# Data Science and Visualization (RUC F2023)

## Lecture 3: Data Visualization

# Advanced Visualizations

* ### Advanced bar chart
* ### Pairplot
* ### Correlation heatmap


We demonstrate with a real dataset about gas prices in selected countries from 1990 to 2000. We mainly use the library called **seaborn** which contains functions that make more advanced and/or beautiful plots.

## 0. Setup and construct the data

In [None]:
import pandas as pd
import seaborn as sns

# 'C:/Data/gas_prices.csv' is where I put my data file. You need to change it to your path/folder that contains your data file.
gas = pd.read_csv('C:/Data/gas_prices.csv')

gas.head()

In [None]:
gas.shape

## 1. Advanced bar chart

Here we show how to plot a bar chart in a 'transformed' manner, i.e., with horizontal bars.

### 1.1 We plot such a bar chart for all countries gas prices in the year of 1990

We get the data as the first row without the year column:

In [None]:
data = gas.iloc[0][1:]
data
#data = gas.drop(columns=['Year'])

We call seaborn's **barplot()** function to plot it. In order to get the horizontal bars, we need to use 'h' for the parameter *orient*. This parameter is not defined for **bar()** in matplotlib.pyplot.

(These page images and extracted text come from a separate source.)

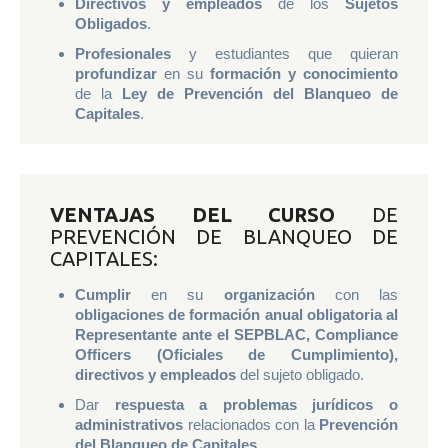
Directivos y empleados
de los
Sujetos
Obligados
.
Profesionales
y estudiantes que quieran
profundizar
en su
formación y conocimiento
de la
Ley de Prevención del Blanqueo de
Capitales
.
VENTAJAS DEL CURSO
DE
PREVENCIÓN DE BLANQUEO DE
CAPITALES:
Cumplir
en su
organización
con las
obligaciones de formación anual obligatoria al
Representante ante el SEPBLAC, Compliance
Officers (Oficiales de Cumplimiento),
directivos y empleados
del sujeto obligado.
Dar
respuesta a problemas jurídicos o
administrativos
relacionados con la
Prevención
del Blanqueo de Capitales
.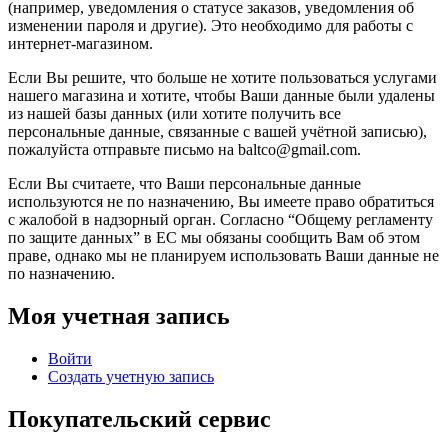
(например, уведомления о статусе заказов, уведомления об
изменении пароля и другие). Это необходимо для работы с
интернет-магазином.
Если Вы решите, что больше не хотите пользоваться услугами
нашего магазина и хотите, чтобы Ваши данные были удалены
из нашей базы данных (или хотите получить все
персональные данные, связанные с вашей учётной записью),
пожалуйста отправьте письмо на baltco@gmail.com.
Если Вы считаете, что Ваши персональные данные
используются не по назначению, Вы имеете право обратиться
с жалобой в надзорный орган. Согласно “Общему регламенту
по защите данных” в ЕС мы обязаны сообщить Вам об этом
праве, однако мы не планируем использовать Ваши данные не
по назначению.
Моя учетная запись
Войти
Создать учетную запись
Покупательский сервис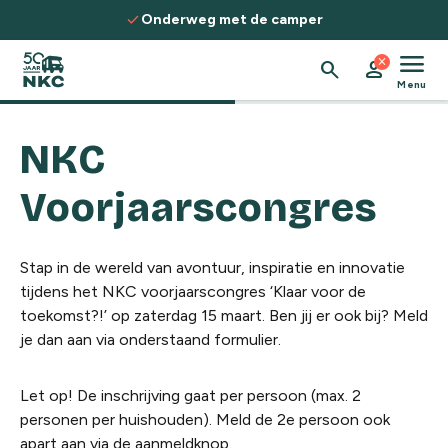
Spring naar de inhoud
check
Onderweg met de camper
menu
close
search
person
Menu
NKC
Voorjaarscongres
Stap in de wereld van avontuur, inspiratie en innovatie
tijdens het NKC voorjaarscongres ‘Klaar voor de
toekomst?!’ op zaterdag 15 maart. Ben jij er ook bij? Meld
je dan aan via onderstaand formulier.
Let op! De inschrijving gaat per persoon (max. 2
personen per huishouden). Meld de 2e persoon ook
apart aan via de aanmeldknop.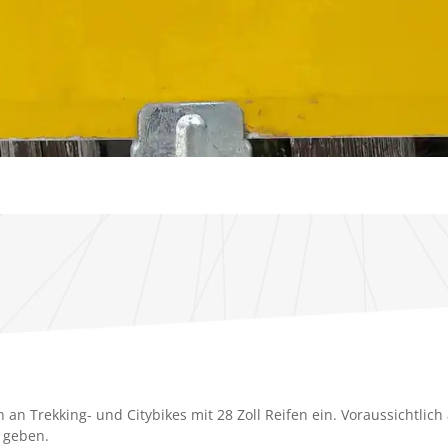
 an Trekking- und Citybikes mit 28 Zoll Reifen ein. Voraussichtlich
 geben.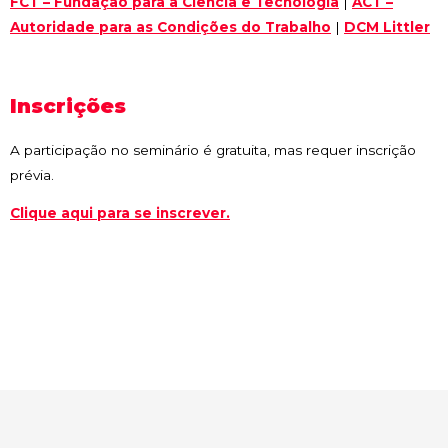
FCT – Fundação para a Ciência e Tecnologia
|
ACT –
Autoridade para as Condições do Trabalho
|
DCM Littler
Inscrições
A participação no seminário é gratuita, mas requer inscrição
prévia.
Clique aqui para se inscrever.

NB: If *orient* is not specified, the barplot() function will decide the orientation automatically and try to make the plot look wide. This means sometimes the bars are still horizontal. 

In [None]:
sns.barplot(y=data.index, x=data.values) #, orient='h')

We may want to make all bars sorted.

In [None]:
sorted = data.sort_values(ascending=False)

sns.barplot(y=sorted.index, x=sorted.values)

### 1.2 (Exercise) Plot a 'transformed' bar chart for USA's gas prices over all these years

## 2. Pairplot

### 2.1 We compare European countries with UK

In [None]:
import matplotlib.pyplot as plt

# Compare European countries with UK
sns.pairplot(gas, x_vars=['France', 'Germany', 'Italy'], y_vars='UK', height=4.5, aspect=1)
# If the first plot does not show anything, include this "diag_kind = None"

# To save it in a file
# dpi - sets the resolution of the saved image in dots/inches
# bbox_inches - when set to 'tight' - does not allow the labels to be cropped
plt.savefig('gas_prices_EU.png', dpi=300, bbox_inches='tight')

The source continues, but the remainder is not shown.